"Die Perspektive ist da"

Johannes Eggestein will den Weg seines Bruders ebenfalls gehen (Foto: WERDER.DE).
Junioren
Dienstag, 25.04.2017 // 17:02 Uhr

Von Marcel Kuhnt

Die Krücken sind weg, aber dennoch steht momentan für Johannes Eggestein in erster Linie Reha-Training auf dem Programm. Auf dem Weg der Besserung befindet sich der 18-Jährige dennoch. Dies sah man ihm am Dienstagmittag an, als er gemeinsam mit seinem Bruder Maximilian und Pia-Sophie Wolter einer Schulklasse einen Besuch abstatte und über sein zurückliegendes Leben im Wilhelm-Scharnow-Internat sprach.

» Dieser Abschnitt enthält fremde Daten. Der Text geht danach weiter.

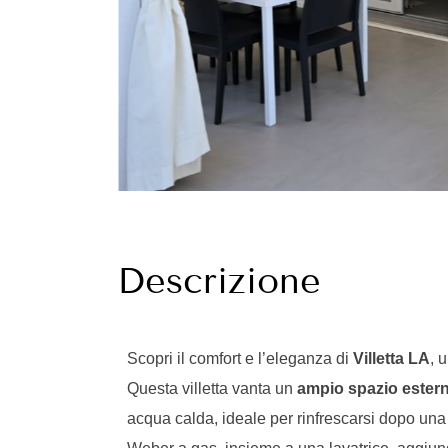
Descrizione
Scopri il comfort e l’eleganza di
Villetta LA
, 
Questa villetta vanta un
ampio spazio ester
acqua calda, ideale per rinfrescarsi dopo una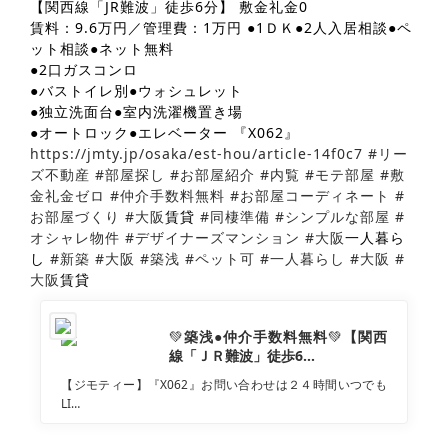
台●室内洗濯機置き場●オートロック●エレベ
【関西線「JR難波」徒歩6分】 敷金礼金0
ーター『X062』
賃料：9.6万円／管理費：1万円 ●1ＤＫ●2人入居相談●ペ
ット相談●ネット無料
●2口ガスコンロ
●バストイレ別●ウォシュレット
●独立洗面台●室内洗濯機置き場
●オートロック●エレベーター 『X062』
https://jmty.jp/osaka/est-hou/article-14f0c7
#リー
ズ不動産
#部屋探し
#お部屋紹介
#内覧
#モテ部屋
#敷
金礼金ゼロ
#仲介手数料無料
#お部屋コーディネート
#
お部屋づくり
#大阪
賃貸
#同棲準備
#シンプルな部屋
#
オシャレ物件
#デザイナーズマンション
#大阪
一人暮ら
し
#新築
#大阪
#築浅
#ペット可
#一人暮らし
#大阪
#
大阪
賃貸
💚
築浅●仲介手数料無料
💚
【関西
線「ＪＲ難波」徒歩6…
【ジモティー】『X062』お問い合わせは２４時間いつでも
LI…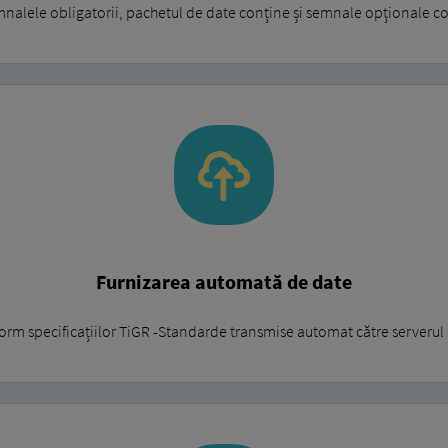
nalele obligatorii, pachetul de date conține și semnale opționale c
Furnizarea automată de date
orm specificațiilor TiGR -Standarde transmise automat către serveru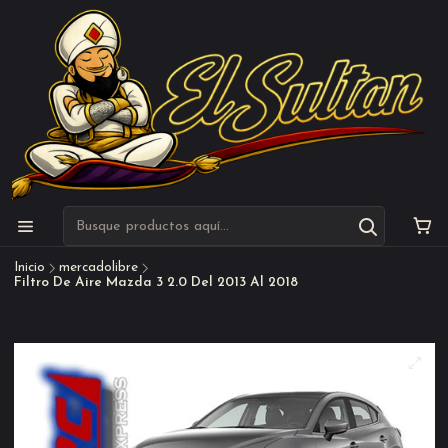
Inicio
mercadolibre
Filtro De Aire Mazda 3 2.0 Del 2013 Al 2018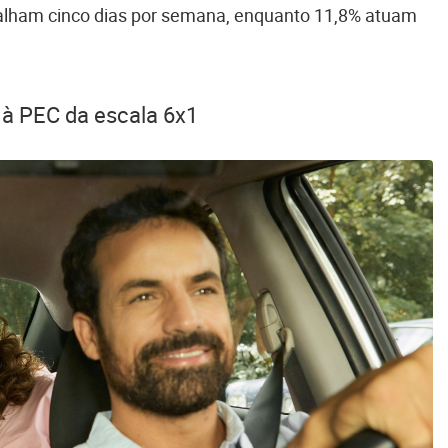
alham cinco dias por semana, enquanto 11,8% atuam
 à PEC da escala 6x1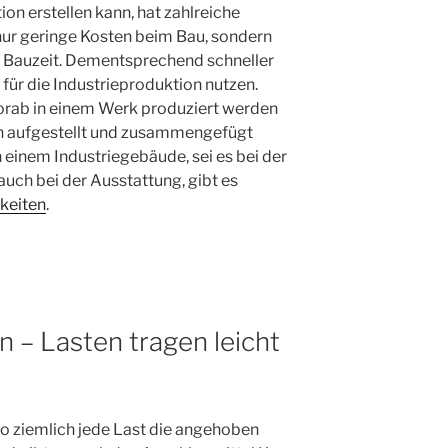
on erstellen kann, hat zahlreiche
 nur geringe Kosten beim Bau, sondern
e Bauzeit. Dementsprechend schneller
ür die Industrieproduktion nutzen.
orab in einem Werk produziert werden
och aufgestellt und zusammengefügt
 einem Industriegebäude, sei es bei der
auch bei der Ausstattung, gibt es
hkeiten
.
n – Lasten tragen leicht
 so ziemlich jede Last die angehoben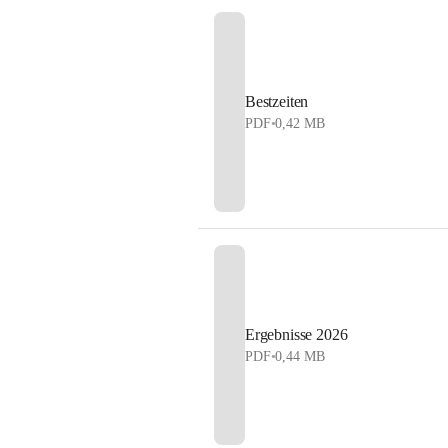
Bestzeiten
PDF
•
0,42 MB
Ergebnisse 2026
PDF
•
0,44 MB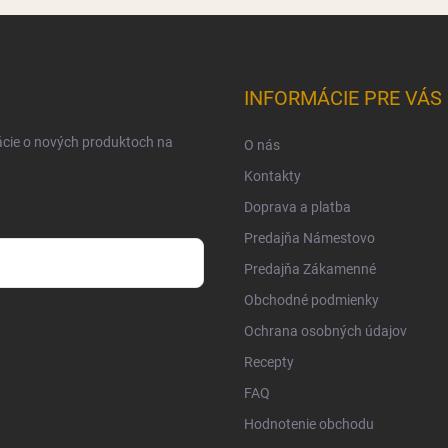
INFORMÁCIE PRE VÁS
ácie o nových produktoch na
O nás
Kontakty
Doprava a platba
Predajňa Námestovo
Predajňa Zákamenné
Obchodné podmienky
osobných údajov
Ochrana osobných údajov
Recepty
FAQ
Hodnotenie obchodu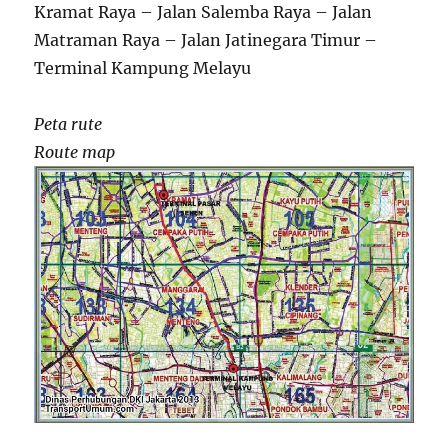
Kramat Raya – Jalan Salemba Raya – Jalan
Matraman Raya – Jalan Jatinegara Timur –
Terminal Kampung Melayu
Peta rute
Route map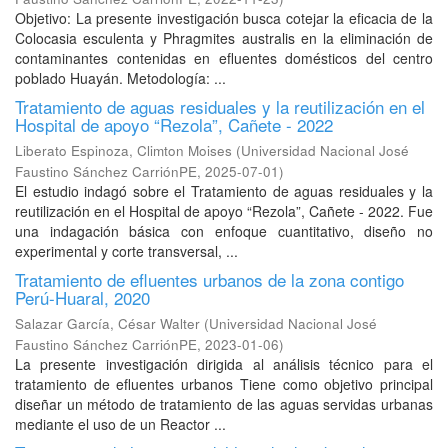
Objetivo: La presente investigación busca cotejar la eficacia de la
Colocasia esculenta y Phragmites australis en la eliminación de
contaminantes contenidas en efluentes domésticos del centro
poblado Huayán. Metodología: ...
Tratamiento de aguas residuales y la reutilización en el
Hospital de apoyo “Rezola”, Cañete - 2022
Liberato Espinoza, Climton Moises
(
Universidad Nacional José
Faustino Sánchez CarriónPE
,
2025-07-01
)
El estudio indagó sobre el Tratamiento de aguas residuales y la
reutilización en el Hospital de apoyo “Rezola”, Cañete - 2022. Fue
una indagación básica con enfoque cuantitativo, diseño no
experimental y corte transversal, ...
Tratamiento de efluentes urbanos de la zona contigo
Perú-Huaral, 2020
Salazar García, César Walter
(
Universidad Nacional José
Faustino Sánchez CarriónPE
,
2023-01-06
)
La presente investigación dirigida al análisis técnico para el
tratamiento de efluentes urbanos Tiene como objetivo principal
diseñar un método de tratamiento de las aguas servidas urbanas
mediante el uso de un Reactor ...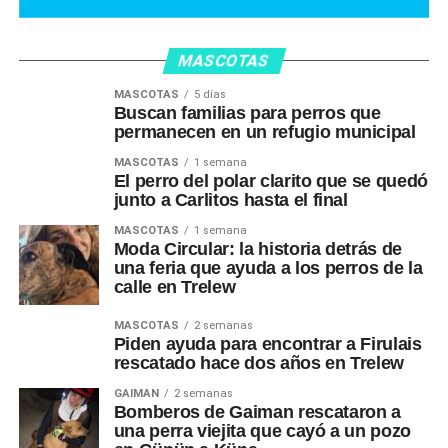
MASCOTAS
MASCOTAS
5 días
Buscan familias para perros que
permanecen en un refugio municipal
MASCOTAS
1 semana
El perro del polar clarito que se quedó
junto a Carlitos hasta el final
MASCOTAS
1 semana
Moda Circular: la historia detrás de
una feria que ayuda a los perros de la
calle en Trelew
MASCOTAS
2 semanas
Piden ayuda para encontrar a Firulais
rescatado hace dos años en Trelew
GAIMAN
2 semanas
Bomberos de Gaiman rescataron a
una perra viejita que cayó a un pozo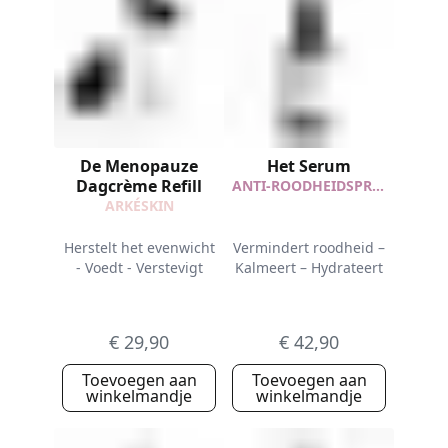
De Menopauze
Het Serum
Dagcrème Refill
ANTI-ROODHEIDSPROTOCOL
ARKÉSKIN
Herstelt het evenwicht
Vermindert roodheid –
- Voedt - Verstevigt
Kalmeert – Hydrateert
€ 29,90
€ 42,90
Toevoegen aan
Toevoegen aan
winkelmandje
winkelmandje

Die Schülerinnen und Schüler der 8. Klasse des AVS Itzehoe, betreut von Marcus Tandecki und André Beltz, löcherten das Trio mit Fragen rund ums Fußballerdasein, die jeweiligen Lieblingsspieler und das Gefühl für den SV Werder aufzulaufen. Natürlich war auch die Schulzeit ein Thema. „Ich selbst war genau wie Pia auf der Elitschule des Fußballs in Obervieland. Die Schule hat eine enge Kooperation mit unserem Verein, was uns sicherlich im Schulalltag geholfen hat. Letztlich haben wir durch den Fußball nur wenig Zeit fürs Lernen“, erinnert sich Johannes Eggestein.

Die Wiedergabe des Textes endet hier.